▶ EXERCISE REQUIREMENTS
Your answer must be an exact repeat of the lines from the one containing "Eva Garden Makeup Kit" through the last line of the records, both included, with no pictures.

[[ SOURCE DATA, beginning ]]

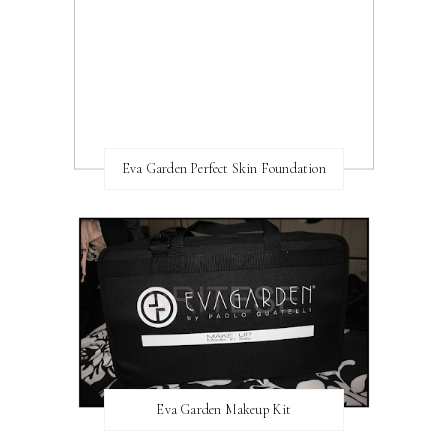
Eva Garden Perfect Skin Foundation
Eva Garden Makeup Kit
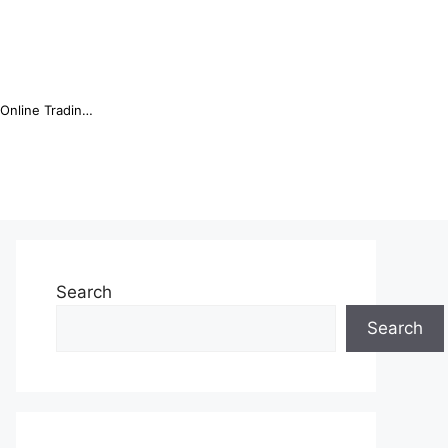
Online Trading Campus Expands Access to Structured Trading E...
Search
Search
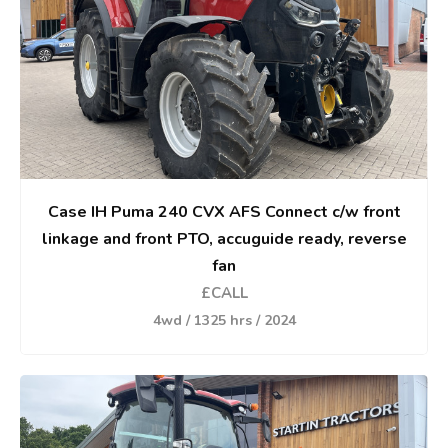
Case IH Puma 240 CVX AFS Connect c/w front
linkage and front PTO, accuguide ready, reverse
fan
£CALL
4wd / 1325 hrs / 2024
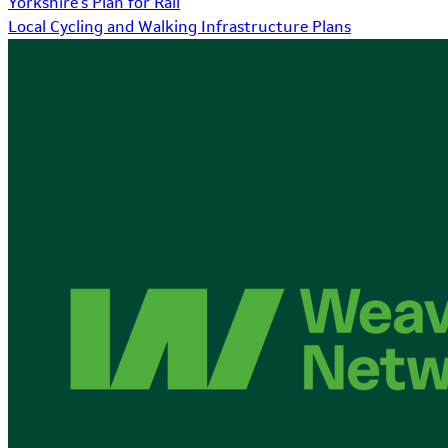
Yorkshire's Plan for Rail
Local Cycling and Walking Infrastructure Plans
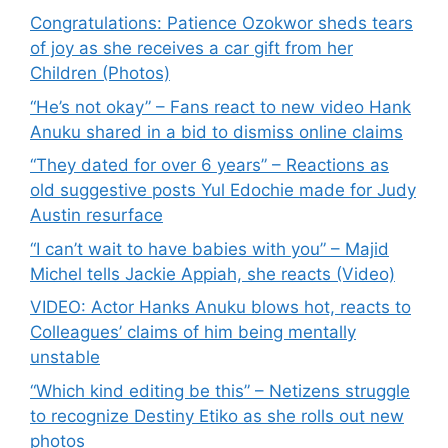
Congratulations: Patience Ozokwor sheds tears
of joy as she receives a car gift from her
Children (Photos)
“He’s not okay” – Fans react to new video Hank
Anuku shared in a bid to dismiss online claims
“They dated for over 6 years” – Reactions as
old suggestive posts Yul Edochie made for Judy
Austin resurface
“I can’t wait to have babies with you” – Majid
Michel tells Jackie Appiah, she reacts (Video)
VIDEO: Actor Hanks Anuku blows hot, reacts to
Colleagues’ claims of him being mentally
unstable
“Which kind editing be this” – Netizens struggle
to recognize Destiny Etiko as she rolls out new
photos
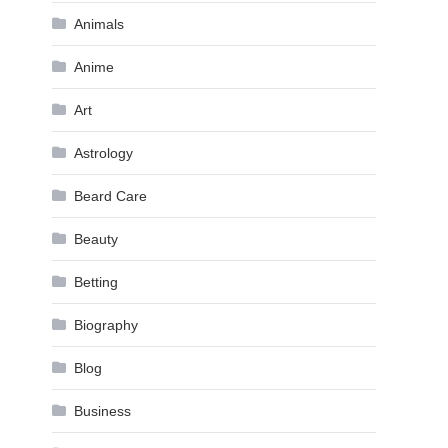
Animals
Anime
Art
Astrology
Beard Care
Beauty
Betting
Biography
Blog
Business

[[ SOURCE DATA, end ]]

▶ RESULT BELOW
Eva Garden Makeup Kit
Online Trading Campus Expands Access to Structured Trading E...
Search
Search
Case IH Puma 240 CVX AFS Connect c/w front
linkage and front PTO, accuguide ready, reverse
fan
£CALL
4wd / 1325 hrs / 2024
Yorkshire's Plan for Rail
Local Cycling and Walking Infrastructure Plans
Congratulations: Patience Ozokwor sheds tears
of joy as she receives a car gift from her
Children (Photos)
“He’s not okay” – Fans react to new video Hank
Anuku shared in a bid to dismiss online claims
“They dated for over 6 years” – Reactions as
old suggestive posts Yul Edochie made for Judy
Austin resurface
“I can’t wait to have babies with you” – Majid
Michel tells Jackie Appiah, she reacts (Video)
VIDEO: Actor Hanks Anuku blows hot, reacts to
Colleagues’ claims of him being mentally
unstable
“Which kind editing be this” – Netizens struggle
to recognize Destiny Etiko as she rolls out new
photos
Animals
Anime
Art
Astrology
Beard Care
Beauty
Betting
Biography
Blog
Business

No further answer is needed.